*SUPPLIED RECORDS*

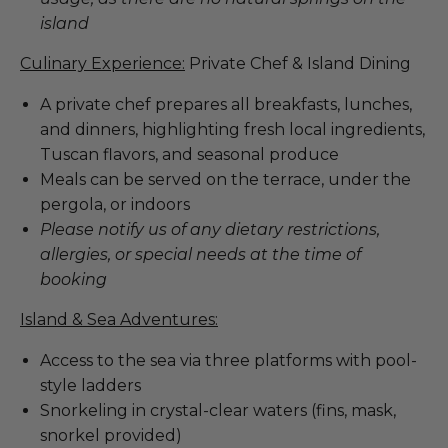
island
Culinary Experience:
Private Chef & Island Dining
A private chef prepares all breakfasts, lunches,
and dinners, highlighting fresh local ingredients,
Tuscan flavors, and seasonal produce
Meals can be served on the terrace, under the
pergola, or indoors
Please notify us of any dietary restrictions,
allergies, or special needs at the time of
booking
Island & Sea Adventures:
Access to the sea via three platforms with pool-
style ladders
Snorkeling in crystal-clear waters (fins, mask,
snorkel provided)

*WORK TASK*
Leave out the pictures, then copy all the remaining text in the records exactly.

*RESPONSE TO THIS EXERCISE*
island
Culinary Experience:
Private Chef & Island Dining
A private chef prepares all breakfasts, lunches,
and dinners, highlighting fresh local ingredients,
Tuscan flavors, and seasonal produce
Meals can be served on the terrace, under the
pergola, or indoors
Please notify us of any dietary restrictions,
allergies, or special needs at the time of
booking
Island & Sea Adventures:
Access to the sea via three platforms with pool-
style ladders
Snorkeling in crystal-clear waters (fins, mask,
snorkel provided)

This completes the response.